Графиня отложила в сторону план замка и, подойдя к камину, несколько минут стояла над ним, глядя прямо в огонь и грея озябшие пальцы. Весна в этом году была затяжной. Она то одаривала теплом, то вновь буранила так, словно вот-вот должны были вернуться рождественские морозы. Однако это не помешало Диане оставить более теплый и уютный дворец графа де Корнеля в Париже и прибыть на несколько дней сюда, в мрачный Шварценгрюнден.
Бывали времена, когда интерес Дианы де Ляфер к тайнам тамплиеров резко угасал, однако каждый раз случалось нечто такое, что заставляло ее вновь и вновь обращаться к святилищам этого ордена. Причем привлекала ее не столько возможность обнаружить сокровища, сколько сами авантюры, связанные с их поиском.

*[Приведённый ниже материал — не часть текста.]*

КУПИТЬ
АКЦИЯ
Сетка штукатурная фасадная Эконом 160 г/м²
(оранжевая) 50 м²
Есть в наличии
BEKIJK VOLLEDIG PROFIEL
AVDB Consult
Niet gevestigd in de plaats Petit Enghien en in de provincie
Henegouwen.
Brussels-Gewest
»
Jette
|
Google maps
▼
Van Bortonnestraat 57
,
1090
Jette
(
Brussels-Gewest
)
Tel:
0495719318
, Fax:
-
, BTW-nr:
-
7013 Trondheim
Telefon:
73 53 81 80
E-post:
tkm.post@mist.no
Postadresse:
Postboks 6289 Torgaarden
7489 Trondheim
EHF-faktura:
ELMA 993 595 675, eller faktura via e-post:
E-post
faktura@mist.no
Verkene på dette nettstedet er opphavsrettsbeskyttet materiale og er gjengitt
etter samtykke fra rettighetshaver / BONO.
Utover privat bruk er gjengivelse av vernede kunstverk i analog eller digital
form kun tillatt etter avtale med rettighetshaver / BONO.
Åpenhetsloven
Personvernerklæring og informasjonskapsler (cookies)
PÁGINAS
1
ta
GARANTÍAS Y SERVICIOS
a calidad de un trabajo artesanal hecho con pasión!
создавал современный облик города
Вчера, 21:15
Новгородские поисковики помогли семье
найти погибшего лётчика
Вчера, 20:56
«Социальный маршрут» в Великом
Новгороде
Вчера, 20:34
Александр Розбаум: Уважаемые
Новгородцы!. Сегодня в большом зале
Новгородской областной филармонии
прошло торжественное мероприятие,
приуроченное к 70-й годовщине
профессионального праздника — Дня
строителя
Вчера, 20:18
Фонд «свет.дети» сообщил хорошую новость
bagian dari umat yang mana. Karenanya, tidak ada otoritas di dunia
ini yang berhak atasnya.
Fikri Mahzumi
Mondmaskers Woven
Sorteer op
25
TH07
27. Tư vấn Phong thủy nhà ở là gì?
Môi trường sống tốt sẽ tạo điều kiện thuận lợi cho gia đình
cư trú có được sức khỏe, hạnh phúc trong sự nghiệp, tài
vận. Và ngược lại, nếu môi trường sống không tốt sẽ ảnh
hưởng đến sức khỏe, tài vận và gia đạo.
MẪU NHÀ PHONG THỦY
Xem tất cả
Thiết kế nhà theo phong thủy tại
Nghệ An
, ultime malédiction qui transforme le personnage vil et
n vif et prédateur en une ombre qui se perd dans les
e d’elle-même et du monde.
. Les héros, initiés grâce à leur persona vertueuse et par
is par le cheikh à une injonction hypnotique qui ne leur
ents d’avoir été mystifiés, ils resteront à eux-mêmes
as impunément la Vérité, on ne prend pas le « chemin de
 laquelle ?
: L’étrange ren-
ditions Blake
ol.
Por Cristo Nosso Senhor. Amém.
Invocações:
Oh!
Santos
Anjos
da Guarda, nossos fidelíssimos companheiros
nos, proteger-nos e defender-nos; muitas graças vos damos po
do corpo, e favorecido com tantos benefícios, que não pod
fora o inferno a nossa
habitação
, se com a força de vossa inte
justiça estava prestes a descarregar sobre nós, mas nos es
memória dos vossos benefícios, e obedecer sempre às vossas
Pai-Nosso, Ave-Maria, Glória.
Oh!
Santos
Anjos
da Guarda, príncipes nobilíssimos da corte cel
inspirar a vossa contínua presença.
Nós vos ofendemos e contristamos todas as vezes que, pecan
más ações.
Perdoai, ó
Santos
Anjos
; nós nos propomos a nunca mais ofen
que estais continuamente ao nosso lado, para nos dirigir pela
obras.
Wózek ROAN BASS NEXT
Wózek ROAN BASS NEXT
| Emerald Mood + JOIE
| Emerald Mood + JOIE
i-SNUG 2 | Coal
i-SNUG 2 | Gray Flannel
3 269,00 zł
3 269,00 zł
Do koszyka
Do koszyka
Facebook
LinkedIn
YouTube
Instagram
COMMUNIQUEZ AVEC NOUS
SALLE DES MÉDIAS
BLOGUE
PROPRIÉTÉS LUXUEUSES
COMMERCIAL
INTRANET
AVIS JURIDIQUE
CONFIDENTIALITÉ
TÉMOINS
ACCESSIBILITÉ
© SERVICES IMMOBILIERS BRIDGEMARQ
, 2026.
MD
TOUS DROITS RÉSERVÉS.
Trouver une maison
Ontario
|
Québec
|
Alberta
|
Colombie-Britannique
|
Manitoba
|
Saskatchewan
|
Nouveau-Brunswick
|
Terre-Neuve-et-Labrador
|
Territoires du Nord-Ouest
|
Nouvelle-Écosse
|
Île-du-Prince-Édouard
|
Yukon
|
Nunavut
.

Вот и недавно один из архивариусов короля, с которым графиня завязала небескорыстную дружбу, неожиданно представил ей доклад некоего тайного осведомителя короля Филиппа Красивого, одного из тех, кто в течение двух лет выслеживал высших руководителей ордена, составляя для будущих следователей по их делу тайное досье. Так вот, в этом докладе ясно было сказано, что определенная часть сокровищ все же припрятана тамплиерами в замке Шварценгрюнден. Это был неприкасаемый запас ордена на тот черный день, в пришествие которого магистр его и казначей ордена не верили, но к которому тем не менее готовились.
«Видно, так уж прокляты мы судьбой – всю жизнь гоняться за сокровищами тамплиеров», – извиняющимся тоном сообщила она супругу, от которого уже не считала необходимым скрывать свое пристрастие.
– Если вы войдете в историю Франции как открывательница величайшей из ее тайн, это не оскорбит ни меня, ни род Корнелей, – со свойственной всякому дипломату вычурностью смирился с ее причудой помощник министра иностранных дел.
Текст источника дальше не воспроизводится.